[[ DATASET, beginning ]]

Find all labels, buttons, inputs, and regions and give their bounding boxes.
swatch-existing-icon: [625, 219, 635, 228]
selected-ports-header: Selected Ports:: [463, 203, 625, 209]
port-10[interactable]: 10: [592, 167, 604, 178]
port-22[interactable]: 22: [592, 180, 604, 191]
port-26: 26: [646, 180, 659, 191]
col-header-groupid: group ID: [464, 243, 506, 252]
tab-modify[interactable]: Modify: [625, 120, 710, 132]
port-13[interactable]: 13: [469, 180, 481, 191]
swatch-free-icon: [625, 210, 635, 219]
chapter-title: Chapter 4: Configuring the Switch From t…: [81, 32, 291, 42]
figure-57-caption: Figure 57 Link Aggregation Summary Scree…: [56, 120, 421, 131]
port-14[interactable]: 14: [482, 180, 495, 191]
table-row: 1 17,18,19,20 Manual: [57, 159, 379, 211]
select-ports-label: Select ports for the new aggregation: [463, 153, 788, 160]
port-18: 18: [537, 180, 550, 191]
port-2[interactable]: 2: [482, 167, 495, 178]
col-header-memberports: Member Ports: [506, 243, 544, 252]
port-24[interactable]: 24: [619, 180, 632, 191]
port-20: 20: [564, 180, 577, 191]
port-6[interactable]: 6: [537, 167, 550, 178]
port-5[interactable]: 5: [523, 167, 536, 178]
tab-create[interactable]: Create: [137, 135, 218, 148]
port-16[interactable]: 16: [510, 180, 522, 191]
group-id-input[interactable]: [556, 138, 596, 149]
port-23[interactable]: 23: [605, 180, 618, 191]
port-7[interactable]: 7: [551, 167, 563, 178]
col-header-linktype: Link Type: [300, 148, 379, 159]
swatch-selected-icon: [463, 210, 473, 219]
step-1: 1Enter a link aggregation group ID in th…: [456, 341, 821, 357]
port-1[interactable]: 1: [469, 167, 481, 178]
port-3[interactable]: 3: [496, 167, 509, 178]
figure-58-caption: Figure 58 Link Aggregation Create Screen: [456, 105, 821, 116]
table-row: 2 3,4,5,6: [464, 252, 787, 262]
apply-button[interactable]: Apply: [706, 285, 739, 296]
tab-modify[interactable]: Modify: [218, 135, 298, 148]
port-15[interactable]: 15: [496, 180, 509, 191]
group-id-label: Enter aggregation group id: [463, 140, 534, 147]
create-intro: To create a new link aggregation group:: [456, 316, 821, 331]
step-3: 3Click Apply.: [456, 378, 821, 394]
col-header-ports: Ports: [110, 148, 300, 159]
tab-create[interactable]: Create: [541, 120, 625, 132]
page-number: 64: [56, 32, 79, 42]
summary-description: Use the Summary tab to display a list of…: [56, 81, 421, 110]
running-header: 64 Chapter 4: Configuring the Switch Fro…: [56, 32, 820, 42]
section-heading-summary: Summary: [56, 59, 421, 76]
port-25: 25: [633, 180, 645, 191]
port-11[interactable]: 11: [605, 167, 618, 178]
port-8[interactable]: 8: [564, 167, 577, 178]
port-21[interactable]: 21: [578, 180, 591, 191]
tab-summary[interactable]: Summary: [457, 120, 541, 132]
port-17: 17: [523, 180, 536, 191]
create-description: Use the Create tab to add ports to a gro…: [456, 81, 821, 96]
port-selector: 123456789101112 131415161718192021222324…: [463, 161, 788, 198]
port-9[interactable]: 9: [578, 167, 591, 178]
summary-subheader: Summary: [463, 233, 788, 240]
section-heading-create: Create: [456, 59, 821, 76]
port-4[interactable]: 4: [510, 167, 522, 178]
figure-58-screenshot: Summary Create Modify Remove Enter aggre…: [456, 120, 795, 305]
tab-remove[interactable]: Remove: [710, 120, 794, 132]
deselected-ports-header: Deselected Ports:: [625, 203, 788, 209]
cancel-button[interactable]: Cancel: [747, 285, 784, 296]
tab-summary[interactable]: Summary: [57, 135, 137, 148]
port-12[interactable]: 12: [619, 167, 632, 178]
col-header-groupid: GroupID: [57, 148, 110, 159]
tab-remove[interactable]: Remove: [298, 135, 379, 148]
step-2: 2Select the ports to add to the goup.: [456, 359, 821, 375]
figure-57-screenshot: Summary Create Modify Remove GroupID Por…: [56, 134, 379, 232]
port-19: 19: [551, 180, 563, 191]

[[ DATASET, end ]]

=== WORK INSTRUCTION ===
Extract the full listing above without altering anything.

=== SOLUTION TO THIS EXERCISE ===
Find all labels, buttons, inputs, and regions and give their bounding boxes.
swatch-existing-icon: [625, 219, 635, 228]
selected-ports-header: Selected Ports:: [463, 203, 625, 209]
port-10[interactable]: 10: [592, 167, 604, 178]
port-22[interactable]: 22: [592, 180, 604, 191]
port-26: 26: [646, 180, 659, 191]
col-header-groupid: group ID: [464, 243, 506, 252]
tab-modify[interactable]: Modify: [625, 120, 710, 132]
port-13[interactable]: 13: [469, 180, 481, 191]
swatch-free-icon: [625, 210, 635, 219]
chapter-title: Chapter 4: Configuring the Switch From t…: [81, 32, 291, 42]
figure-57-caption: Figure 57 Link Aggregation Summary Scree…: [56, 120, 421, 131]
port-14[interactable]: 14: [482, 180, 495, 191]
table-row: 1 17,18,19,20 Manual: [57, 159, 379, 211]
select-ports-label: Select ports for the new aggregation: [463, 153, 788, 160]
port-18: 18: [537, 180, 550, 191]
port-2[interactable]: 2: [482, 167, 495, 178]
col-header-memberports: Member Ports: [506, 243, 544, 252]
port-24[interactable]: 24: [619, 180, 632, 191]
port-20: 20: [564, 180, 577, 191]
port-6[interactable]: 6: [537, 167, 550, 178]
port-5[interactable]: 5: [523, 167, 536, 178]
tab-create[interactable]: Create: [137, 135, 218, 148]
port-16[interactable]: 16: [510, 180, 522, 191]
group-id-input[interactable]: [556, 138, 596, 149]
port-23[interactable]: 23: [605, 180, 618, 191]
port-7[interactable]: 7: [551, 167, 563, 178]
col-header-linktype: Link Type: [300, 148, 379, 159]
swatch-selected-icon: [463, 210, 473, 219]
step-1: 1Enter a link aggregation group ID in th…: [456, 341, 821, 357]
port-1[interactable]: 1: [469, 167, 481, 178]
port-3[interactable]: 3: [496, 167, 509, 178]
figure-58-caption: Figure 58 Link Aggregation Create Screen: [456, 105, 821, 116]
table-row: 2 3,4,5,6: [464, 252, 787, 262]
apply-button[interactable]: Apply: [706, 285, 739, 296]
tab-modify[interactable]: Modify: [218, 135, 298, 148]
port-15[interactable]: 15: [496, 180, 509, 191]
group-id-label: Enter aggregation group id: [463, 140, 534, 147]
create-intro: To create a new link aggregation group:: [456, 316, 821, 331]
step-3: 3Click Apply.: [456, 378, 821, 394]
col-header-ports: Ports: [110, 148, 300, 159]
tab-create[interactable]: Create: [541, 120, 625, 132]
page-number: 64: [56, 32, 79, 42]
summary-description: Use the Summary tab to display a list of…: [56, 81, 421, 110]
running-header: 64 Chapter 4: Configuring the Switch Fro…: [56, 32, 820, 42]
section-heading-summary: Summary: [56, 59, 421, 76]
port-25: 25: [633, 180, 645, 191]
port-11[interactable]: 11: [605, 167, 618, 178]
port-8[interactable]: 8: [564, 167, 577, 178]
port-21[interactable]: 21: [578, 180, 591, 191]
tab-summary[interactable]: Summary: [457, 120, 541, 132]
port-17: 17: [523, 180, 536, 191]
create-description: Use the Create tab to add ports to a gro…: [456, 81, 821, 96]
port-selector: 123456789101112 131415161718192021222324…: [463, 161, 788, 198]
port-9[interactable]: 9: [578, 167, 591, 178]
summary-subheader: Summary: [463, 233, 788, 240]
section-heading-create: Create: [456, 59, 821, 76]
port-4[interactable]: 4: [510, 167, 522, 178]
figure-58-screenshot: Summary Create Modify Remove Enter aggre…: [456, 120, 795, 305]
tab-remove[interactable]: Remove: [710, 120, 794, 132]
deselected-ports-header: Deselected Ports:: [625, 203, 788, 209]
cancel-button[interactable]: Cancel: [747, 285, 784, 296]
tab-summary[interactable]: Summary: [57, 135, 137, 148]
port-12[interactable]: 12: [619, 167, 632, 178]
col-header-groupid: GroupID: [57, 148, 110, 159]
tab-remove[interactable]: Remove: [298, 135, 379, 148]
step-2: 2Select the ports to add to the goup.: [456, 359, 821, 375]
figure-57-screenshot: Summary Create Modify Remove GroupID Por…: [56, 134, 379, 232]
port-19: 19: [551, 180, 563, 191]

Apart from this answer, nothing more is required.